Dealing with Loneliness


One malady commonly associated with writing is loneliness. Writing is what I've heard someone call an "anti-social activity." You sit at a computer and work away, living in your own little world, alone. If you are like me and prefer to work alone, that's great. But other than having to deal with people who don't understand writing and may argue or whine against your chosen activity, if you truly pursue writing, you'll probably experience a sense of loneliness, in one form or another at some point.

Personally, it takes a lot for me to feel lonely, but even I get little bouts of it from time to time, which tells me others probably get it way worse.

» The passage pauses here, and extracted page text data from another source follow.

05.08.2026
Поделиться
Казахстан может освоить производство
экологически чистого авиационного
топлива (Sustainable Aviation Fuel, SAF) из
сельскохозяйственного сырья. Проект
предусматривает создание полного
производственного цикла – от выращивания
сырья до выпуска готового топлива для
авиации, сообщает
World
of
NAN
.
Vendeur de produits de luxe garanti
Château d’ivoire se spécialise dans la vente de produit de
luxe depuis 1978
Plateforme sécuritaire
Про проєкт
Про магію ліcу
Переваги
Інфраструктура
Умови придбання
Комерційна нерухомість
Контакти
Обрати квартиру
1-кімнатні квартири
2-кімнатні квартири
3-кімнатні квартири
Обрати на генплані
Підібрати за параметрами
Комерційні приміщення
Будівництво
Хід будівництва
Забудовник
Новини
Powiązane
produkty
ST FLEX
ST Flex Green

What's weird, though, is that I feel like these days, people will take any problem and cite it as a reason not to pursue something--but if you waited around for the perfect something, you'd wait around forever. If you waited for the perfect job, you'd wait around forever. It's better to pick your problems--what you are willing to deal with, what cost you are willing to put up with.

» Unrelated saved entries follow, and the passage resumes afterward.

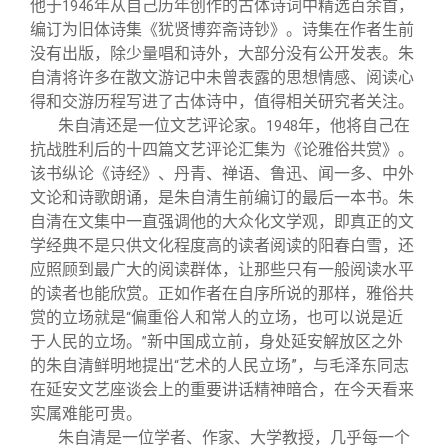
他于
年从自己历年创作的古体诗词中精选百余首，
1946
编订为旧体诗集《犹贤博弈斋诗钞》。诗集在作者生前
没有出版，除少量唱和诗外，大部分没有公开发表。朱
自清将许多在散文游记中未曾表露的思想情感、阅读心
得和交游历程写进了古体诗中，值得相关研究者关注。
朱自清还是一位文艺评论家。
年，他将自己在
1948
抗战胜利后的十四篇文艺评论汇集为《论雅俗共赏》。
该书纵论《诗经》、丹青、禅语、鲁迅、闻一多、中外
文论和诗歌朗诵，是朱自清生前编订的最后一本书。朱
自清在文集中一直强调他的大众化文学观，即真正的文
学经典不是只供文化程度高的读者阅读的阳春白雪，还
应照顾到最广大的阅读群体，让那些只有一般阅读水平
的读者也能欣赏。正如作者在自序所说的那样，雅俗共
赏的立场就是
偏重俗人和常人的立场，也可以说是近
“
于人民的立场。
新中国成立前，身处延安解放区之外
”
的朱自清鲜明地提出
艺术的人民立场”，与毛泽东同志
“
在延安文艺座谈会上的重要讲话精神暗合，在今天看来
实属难能可贵。
朱自清是一位学者、作家、大学教授，几乎每一个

Nothing is perfect, and when you make a choice, you are also picking up the cons with it. For writing, one of those cons is loneliness. No, you might not feel it right away, but should you decide to pursue it seriously, it will probably come in some degree at some point.

I took my first ever creative writing class in middle school, and I distinctly remember one day where my teacher was talking about pursuing writing as a career, and he said in a grave tone, that being a fiction writer is a great job, but it's "very, very lonely."

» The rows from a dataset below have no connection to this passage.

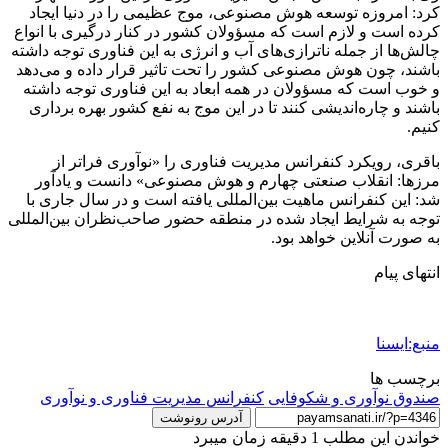
کرد: امروزه توسعه هوش مصنوعی، موج عظیمی را در دنیا ایجاد
کرده است و لازم است که مسؤولان کشور در کنار درگیری با انواع
چالش‌ها از جمله ناترازی‌های آب و انرژی به این فناوری توجه داشته
باشند، چون هوش مصنوعی کشور را تحت تاثیر قرار داده و می‌دهد
و خوب است که مسؤولان در همه ابعاد به این فناوری توجه داشته
باشند و چاره‌اندیشی کنند تا در این موج به نفع کشور بهره برداری
کنیم.
باقری، رویکرد کنفرانس مدیریت فناوری را «نوآوری فراتر از
مرزها: انقلاب صنعتی چهارم و هوش مصنوعی» دانست و یادآور
شد: این کنفرانس ماهیت بین‌المللی یافته است و در سال جاری با
توجه به شرایط ایجاد شده در منطقه حضور صاحب‌نظران بین‌المللی
به صورت آنلاین خواهد بود.
انتهای پیام
منبع:ایسنا
برچسب ها
صندوق نوآوری و شکوفایی
کنفرانس مدیریت فناوری و نوآوری
آدرس رونوشت
خواندن این مطلب 1 دقیقه زمان میبرد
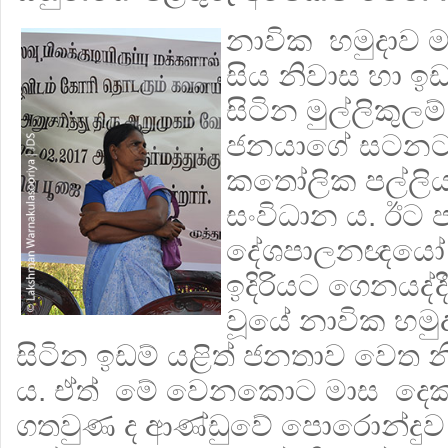
නාවික හමුදාව 
සිය නිවාස හා ඉ
සිටින මුල්ලිකුලම
ජනයාගේ සටනට ම
කතෝලික පල්ලිය
සංවිධාන ය. ඊට
දේශපාලනඥයෝ ද
ඉදිරියට ගෙනයද්
වූයේ නාවික හමු
සිටින ඉඩම් යළිත් ජනතාව වෙත 
ය. ඒත් මේ වෙනකොට මාස දෙක
ගතවුණ ද ආණ්ඩුවේ පොරොන්දුව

My best friend, who knew I wanted to be a writer, was in the class. She immediately looked over at me, raised her eyebrows and smiled in a way that seemed to say, "uh-oh, he's talking about you."

Now, I'm not exaggerating when I say that he said it in a grave tone. It was very grave and dangerous sounding--it was a warning.

So while the the class seemed to grow still and silent, want to know what my reaction was?

Meh, I can deal with that.

And I have, and so do countless other writers.

When you pick your choices, you also pick your problems. 

Frankly, we have it so much easier today than people did in the past. Everyone seems to be connected to everyone online now.

But here's the thing, while it relates and correlates, loneliness does not necessarily have to do with the amount of people you have in your life. You've probably heard some rendition of the concept that you can feel lonely in a crowd. Perhaps loneliness has more to do with feeling connected, accepted, loved, and understood by others.

This is probably particularly true of writers, who tend to want to connect with other human beings on a deep level--through their writing.

And funny enough, you could pursue something else, and feel just as lonely. Loneliness doesn't have a monopoly on writing. Everyone will feel lonely at some point in life.

For some reason in our society today, I get the sense that we have an unrest, when it comes to negative feelings in life. If we feel lonely, we must eradicate it. If we feel downhearted, we must get away from that. If we feel guilty, we must escape that. Do we have a low tolerance for negative experiences? For a lot of us, probably.

That isn't to say that we shouldn't try to make things better, or get better. But there is a balance, and negative feelings and experiences are part of our earthly life, and if we forever evade those, we are missing that part of the human experience. We're never going to find the perfect life.

Sometimes I think that because in this day and age we have so many opportunities to excel in so many areas, that we expect to find perfection--perfect circumstances, a perfect life. Worse, we try to find perfection in all areas. In fact, a study was released just this last week that found that Gen-Xers and Millennials struggle with self-crippling perfectionism--from both pressure they put on themselves and pressures they feel from others. And apparently it's getting worse and worse.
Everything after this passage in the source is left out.